### Data excerpts
====================

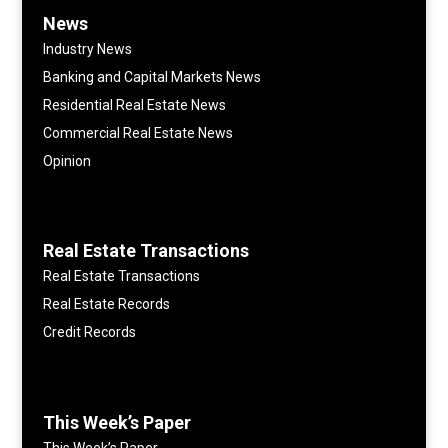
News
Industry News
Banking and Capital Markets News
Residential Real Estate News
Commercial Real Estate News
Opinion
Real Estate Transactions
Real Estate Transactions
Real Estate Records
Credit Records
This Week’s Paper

====================

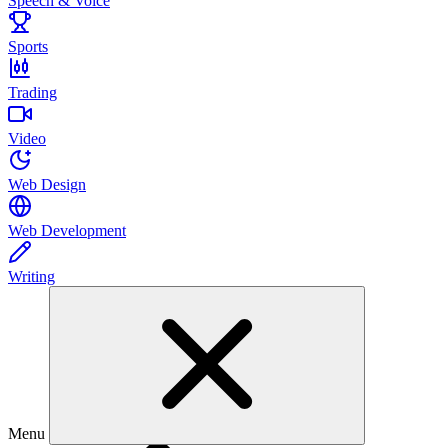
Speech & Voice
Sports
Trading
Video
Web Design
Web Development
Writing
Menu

====================

### What the exercise asks
Your answer must consist solely of the lines above between the line holding "Industry News" and the line holding "This Week’s Paper", inclusive, copied exactly.

### Solution below
Industry News
Banking and Capital Markets News
Residential Real Estate News
Commercial Real Estate News
Opinion
Real Estate Transactions
Real Estate Transactions
Real Estate Records
Credit Records
This Week’s Paper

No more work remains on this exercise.